- Records contained in a dataset
·····
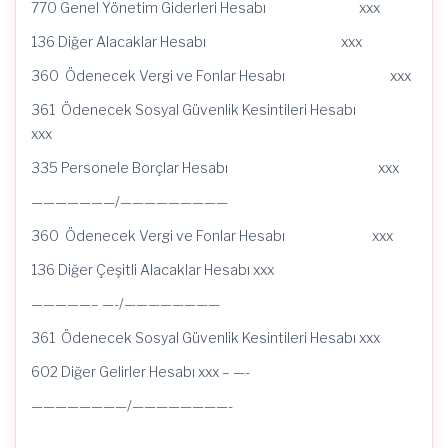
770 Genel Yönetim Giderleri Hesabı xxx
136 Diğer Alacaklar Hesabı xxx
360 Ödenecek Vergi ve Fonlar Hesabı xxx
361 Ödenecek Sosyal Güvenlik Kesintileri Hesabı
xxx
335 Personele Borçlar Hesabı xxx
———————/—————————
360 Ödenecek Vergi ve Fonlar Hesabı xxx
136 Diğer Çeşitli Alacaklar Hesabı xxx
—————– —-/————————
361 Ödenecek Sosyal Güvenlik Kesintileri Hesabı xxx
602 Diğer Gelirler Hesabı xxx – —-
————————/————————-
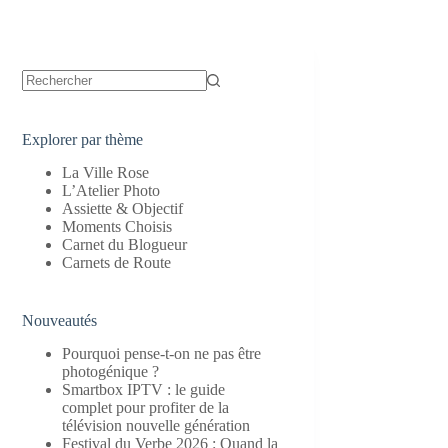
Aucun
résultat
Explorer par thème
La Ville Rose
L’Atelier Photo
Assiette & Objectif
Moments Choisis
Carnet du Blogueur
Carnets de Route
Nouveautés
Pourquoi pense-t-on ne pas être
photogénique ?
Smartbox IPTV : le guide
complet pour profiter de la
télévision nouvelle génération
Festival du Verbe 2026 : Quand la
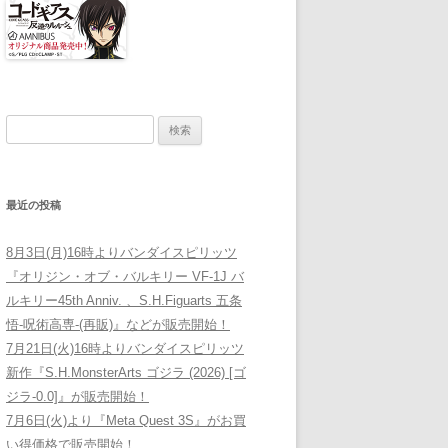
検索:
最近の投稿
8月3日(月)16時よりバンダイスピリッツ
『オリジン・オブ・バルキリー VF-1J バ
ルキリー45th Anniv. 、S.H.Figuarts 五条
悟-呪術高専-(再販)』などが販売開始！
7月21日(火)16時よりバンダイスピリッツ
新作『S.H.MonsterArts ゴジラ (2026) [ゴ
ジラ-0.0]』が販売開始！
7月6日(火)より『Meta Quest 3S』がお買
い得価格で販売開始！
·····
- WHAT IS REQUIRED
Number of lines in the records above holding the word "Sosyal": state it and nothing else.

- RESPONSE TO THE EXERCISE
2